Streams and Special Values

It may not look like it at first glance, but Matcha is a strongly typed language. There is only one type, which is a stream. A stream holds a sequence of data and appears similar to a string in other programming languages, but it has enhanced features specific to Matcha. The name of every stream begins with a $ symbol

Matcha provides several built-in streams, such as the complete text that matched the pattern $MATCH, the current line number $LINE, the current column number $COLUMN, the Matcha version $VERSION and so on. Capture groups from regular expressions can be accessed with $1, $2, etc.

By convention built in streams are $UPPERCASE while user streams are $lowercase, though the language does not enforce this.

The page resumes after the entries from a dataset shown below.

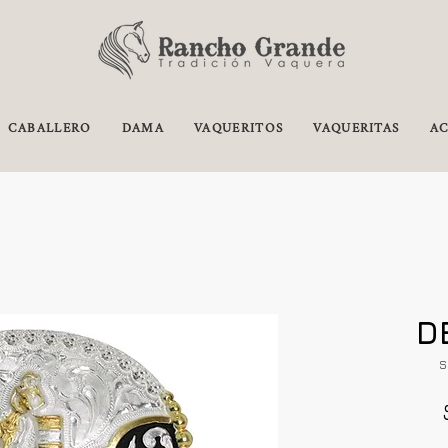
CABALLERO
DAMA
VAQUERITOS
VAQUERITAS
AC
D
S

Letters, numeric digits and underscores are the only characters permitted in stream names.

Example - Simple Document Metadata Extraction

Here is a simple Matcha program to extract title, author and year of publication from a document header:

pattern ^
    print "Document Analysis:$NL"

pattern Title:\s*(.+)$
    set docTitle = $1
    print "Title: $docTitle$NL"

pattern Author:\s*(.+)$
    set docAuthor = $1
    print "Author: $docAuthor$NL"

pattern Date:\s*(\d{4})-(\d{2})-(\d{2})$
    print "Publication Year: $1$NL"
    print "Publication Month: $2$NL"

The Power of Data-Driven Programming in Matcha

The data-driven approach of Matcha offers several advantages:

  1. Simplified Logic: No need for complex control structures or state management - patterns and actions are all you need.
  2. Focus on Content: Programs center on the structure and content of the data, not algorithmic details.
  3. Declarative Clarity: Matcha programs read almost like specifications of what to find, making them easier to understand.
  4. Compact Solutions: Complex text processing tasks can often be expressed in just a few lines.
  5. Natural Parallelism: The pattern-based approach lends itself to potential parallel processing optimizations.

Use Cases for Matcha

Matcha is designed to excel in scenarios such as:

  • Data engineering
  • Log file analysis
  • Data extraction and transformation
  • Code generation
  • Document processing
  • Content enrichment
  • Parsing tasks
  • Text-based data mining
  • Data notation conversion

Conclusion

Matcha represents a refreshing departure from traditional programming paradigms. By embracing a data-driven approach with pattern matching at its core, it offers a unique and powerful way to process textual data. Whether you're analyzing logs, extracting information, or transforming content, Matcha's declarative style allows you to express your intent concisely and clearly. As you explore Matcha, you'll discover the elegance of letting the data itself guide your program's execution path, freeing you to focus on what you want to find rather than how to find it.